The SEC warning on X stated, “Scammers often use innovations and emerging technologies like #crypto to perpetrate investment scams,” urging caution among investors.
A recent post by the U.S. Securities and Exchange Commission (SEC) regarding crypto scams has sparked a strong response from XRP lawyer Fred Rispoli. The SEC highlighted the use of emerging technologies like crypto in perpetrating investment scams, warning investors to be vigilant.
However, Rispoli countered this claim using X community notes, accusing the SEC of misleading investors. He stated that the agency's actions have led to hundreds of thousands of investors being scammed into purchasing crypto, only to be later "rugged" by the SEC.
This criticism underscores the ongoing tensions between the SEC and the crypto industry. Notably, the American watchdog permitted Coinbase to go public in 2021 but later clamped down on the exchange for allegedly selling securities.
The XRP lawyer's response to the crypto scams warning reflects a growing discontent amidst legal actions against major firms like Binance, Kraken, and Uniswap. These companies have faced scrutiny over alleged violations of securities laws, with the agency contending that many digital assets and trading platforms qualify as securities and should be regulated accordingly.
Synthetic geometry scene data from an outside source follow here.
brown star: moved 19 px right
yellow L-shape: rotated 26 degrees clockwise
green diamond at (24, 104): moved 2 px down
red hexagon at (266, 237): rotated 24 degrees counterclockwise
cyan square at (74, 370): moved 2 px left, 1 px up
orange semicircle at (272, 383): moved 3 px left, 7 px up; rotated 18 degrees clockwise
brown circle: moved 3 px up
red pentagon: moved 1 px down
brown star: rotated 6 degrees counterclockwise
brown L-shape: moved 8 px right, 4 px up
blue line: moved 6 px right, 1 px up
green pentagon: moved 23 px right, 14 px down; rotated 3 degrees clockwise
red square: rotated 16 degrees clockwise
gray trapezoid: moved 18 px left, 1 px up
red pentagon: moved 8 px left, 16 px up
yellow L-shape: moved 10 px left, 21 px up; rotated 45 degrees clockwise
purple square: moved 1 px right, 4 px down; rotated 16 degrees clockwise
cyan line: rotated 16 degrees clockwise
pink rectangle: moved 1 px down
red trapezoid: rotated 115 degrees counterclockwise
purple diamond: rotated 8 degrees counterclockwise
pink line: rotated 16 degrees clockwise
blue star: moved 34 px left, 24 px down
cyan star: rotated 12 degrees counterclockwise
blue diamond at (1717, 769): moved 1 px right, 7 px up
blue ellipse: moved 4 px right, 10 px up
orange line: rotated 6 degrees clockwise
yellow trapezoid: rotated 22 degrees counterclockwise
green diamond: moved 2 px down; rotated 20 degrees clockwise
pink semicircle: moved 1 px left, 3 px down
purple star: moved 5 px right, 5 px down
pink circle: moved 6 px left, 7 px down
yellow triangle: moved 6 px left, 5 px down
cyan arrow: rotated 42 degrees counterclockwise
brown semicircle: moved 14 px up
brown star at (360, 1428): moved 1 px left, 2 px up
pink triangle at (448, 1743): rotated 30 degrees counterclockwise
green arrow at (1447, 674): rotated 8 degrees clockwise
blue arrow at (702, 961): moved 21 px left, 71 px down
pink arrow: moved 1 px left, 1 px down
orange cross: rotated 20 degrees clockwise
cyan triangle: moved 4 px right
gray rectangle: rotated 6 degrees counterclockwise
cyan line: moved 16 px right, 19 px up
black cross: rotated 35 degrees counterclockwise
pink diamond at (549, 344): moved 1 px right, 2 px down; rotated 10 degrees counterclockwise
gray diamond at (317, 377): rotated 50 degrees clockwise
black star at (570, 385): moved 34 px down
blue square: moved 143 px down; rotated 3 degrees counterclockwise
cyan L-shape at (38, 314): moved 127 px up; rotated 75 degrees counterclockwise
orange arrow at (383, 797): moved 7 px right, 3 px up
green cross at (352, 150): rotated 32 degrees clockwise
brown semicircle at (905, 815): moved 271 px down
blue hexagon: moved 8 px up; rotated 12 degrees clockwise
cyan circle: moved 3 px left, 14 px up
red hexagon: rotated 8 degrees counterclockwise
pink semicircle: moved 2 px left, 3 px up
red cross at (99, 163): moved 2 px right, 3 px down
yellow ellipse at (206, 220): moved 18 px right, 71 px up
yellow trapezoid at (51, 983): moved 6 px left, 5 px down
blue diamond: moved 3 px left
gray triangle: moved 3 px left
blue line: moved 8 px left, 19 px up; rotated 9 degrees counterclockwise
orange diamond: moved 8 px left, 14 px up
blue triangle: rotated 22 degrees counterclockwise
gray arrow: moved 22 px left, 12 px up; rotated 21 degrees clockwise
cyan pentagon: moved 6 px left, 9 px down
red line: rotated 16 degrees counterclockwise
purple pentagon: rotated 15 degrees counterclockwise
In a recent high-profile case, the SEC issued a Wells Notice to OpenSea, a leading NFT marketplace, threatening to sue the platform over the sale of NFTs, which it classifies as securities. This move echoes the regulator's past actions against other crypto firms.
OpenSea CEO Devin Finzer expressed surprise at the SEC's stance, arguing that the regulator's actions could stifle innovation in the digital collectibles space. He pointed out that the SEC has now entered "uncharted territory" and that many artists and creators could be adversely affected by these regulatory measures.
This aligns with Rispoli's claim of the SEC being behind ‘crypto scams’ that affect investors due to ambiguous regulation. Adding further complexity to the debate, Ripple CLO Stuart Alderoty invoked a 1976 SEC ruling, wherein the agency clarified that art galleries promoting and selling artworks for “investment motive” were not mandated to register with the SEC.
Alderoty argued that this precedent could apply to NFTs, which, like traditional art, are traded as collectibles rather than securities. He stated, "Fun fact: In 1976, the SEC ruled that art galleries, even when promoting and selling to buyers that had investment motives, didn’t need to register with the SEC."